Instructions for the task:
Take every line from the records below that includes the word "Museum".

Dataset items:
══════

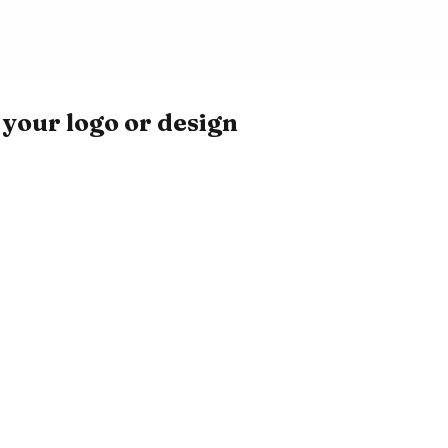
your logo or design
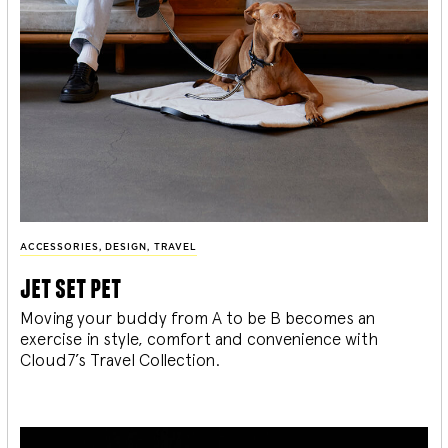
ACCESSORIES
,
DESIGN
,
TRAVEL
jet set pet
Moving your buddy from A to be B becomes an
exercise in style, comfort and convenience with
Cloud7’s Travel Collection.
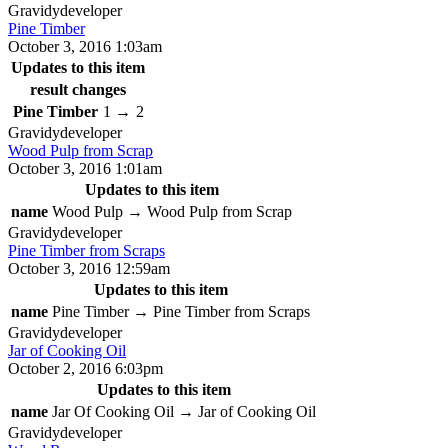
Gravidy
developer
Pine Timber
October 3, 2016 1:03am
Updates to this item
result changes
Pine Timber
1
→
2
Gravidy
developer
Wood Pulp from Scrap
October 3, 2016 1:01am
Updates to this item
name
Wood Pulp
→
Wood Pulp from Scrap
Gravidy
developer
Pine Timber from Scraps
October 3, 2016 12:59am
Updates to this item
name
Pine Timber
→
Pine Timber from Scraps
Gravidy
developer
Jar of Cooking Oil
October 2, 2016 6:03pm
Updates to this item
name
Jar Of Cooking Oil
→
Jar of Cooking Oil
Gravidy
developer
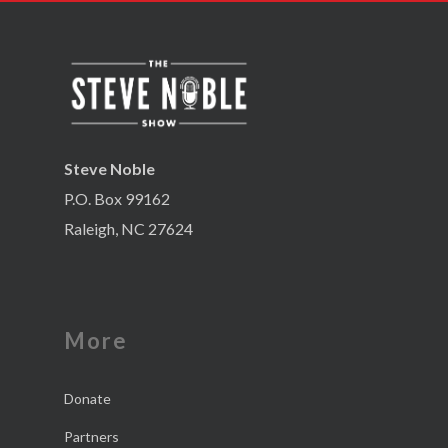
Steve Noble
P.O. Box 99162
Raleigh, NC 27624
More
Donate
Partners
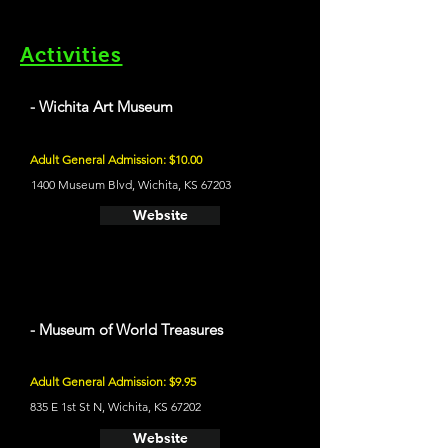
Activities
- Wichita Art Museum
Adult General Admission: $10.00
1400 Museum Blvd, Wichita, KS 67203
Website
- Museum of World Treasures
Adult General Admission: $9.95
835 E 1st St N, Wichita, KS 67202
Website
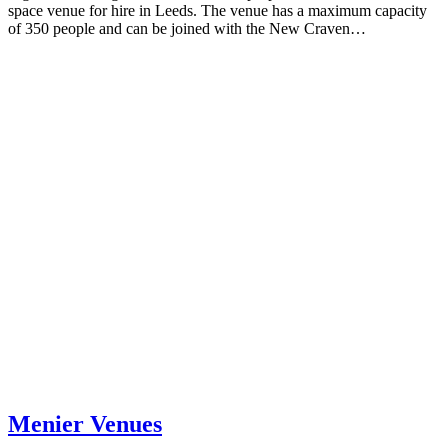
space venue for hire in Leeds. The venue has a maximum capacity
of 350 people and can be joined with the New Craven…
Menier Venues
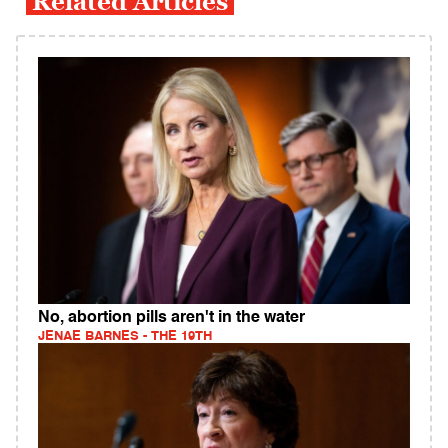
Related Articles
No, abortion pills aren't in the water
JENAE BARNES - THE 19TH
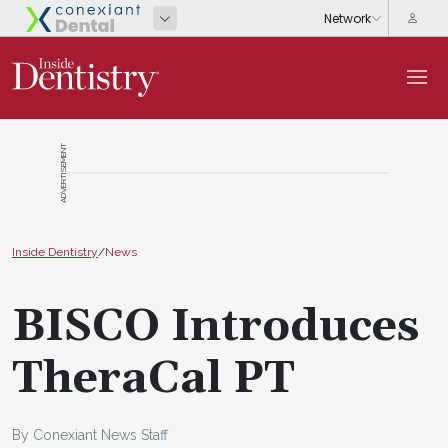
ADVERTISEMENT
Inside Dentistry
/
News
BISCO Introduces
TheraCal PT
By Conexiant News Staff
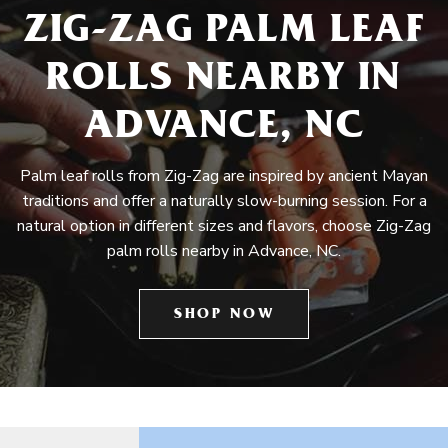
ZIG-ZAG PALM LEAF
ROLLS NEARBY IN
ADVANCE, NC
Palm leaf rolls from Zig-Zag are inspired by ancient Mayan
traditions and offer a naturally slow-burning session. For a
natural option in different sizes and flavors, choose Zig-Zag
palm rolls nearby in Advance, NC.
SHOP NOW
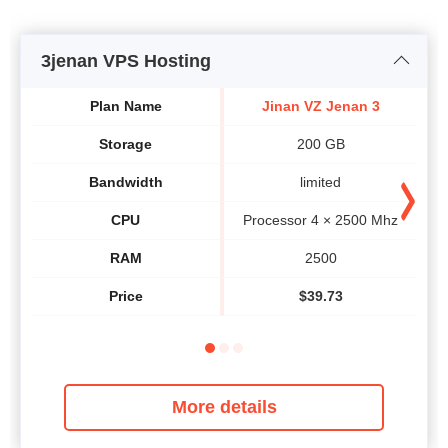
3jenan VPS Hosting
Plan Name
Jinan VZ Jenan 3
Storage
200 GB
Bandwidth
limited
CPU
Processor 4 × 2500 Mhz
P
RAM
2500
Price
$
39.73
More details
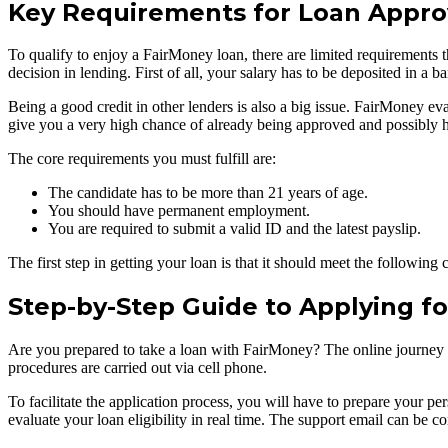
Key Requirements for Loan Appro
To qualify to enjoy a FairMoney loan, there are limited requirements t
decision in lending. First of all, your salary has to be deposited in a
Being a good credit in other lenders is also a big issue. FairMoney eval
give you a very high chance of already being approved and possibly ha
The core requirements you must fulfill are:
The candidate has to be more than 21 years of age.
You should have permanent employment.
You are required to submit a valid ID and the latest payslip.
The first step in getting your loan is that it should meet the followi
Step-by-Step Guide to Applying f
Are you prepared to take a loan with FairMoney? The online journey is
procedures are carried out via cell phone.
To facilitate the application process, you will have to prepare your p
evaluate your loan eligibility in real time. The support email can be c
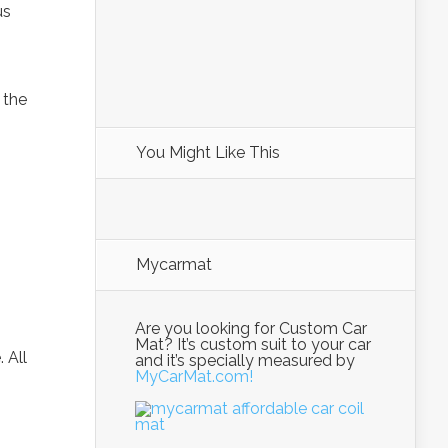
us
 the
You Might Like This
Mycarmat
Are you looking for Custom Car
Mat? It’s custom suit to your car
 All
and it’s specially measured by
MyCarMat.com!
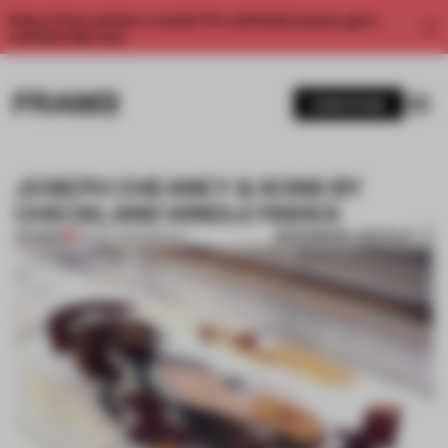
Enjoy 2 free articles a month. For unlimited access, get a
membership now.
SUBSCRIBE
JOSEPH CHEANEY & SONS BY
CHECKLAND KINDLEYSIDES
BOOKMARK ARTICLE
PREMIUM
24 OCT 2014
•
SPATIAL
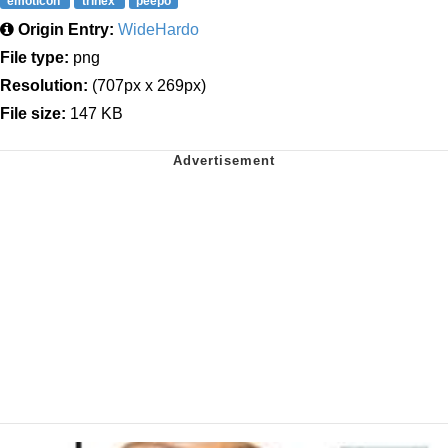
emoticon
trihex
peepo
Origin Entry:
WideHardo
File type:
png
Resolution:
(707px x 269px)
File size:
147 KB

══════

Exercise result:
- Wichita Art Museum
1400 Museum Blvd, Wichita, KS 67203
- Museum of World Treasures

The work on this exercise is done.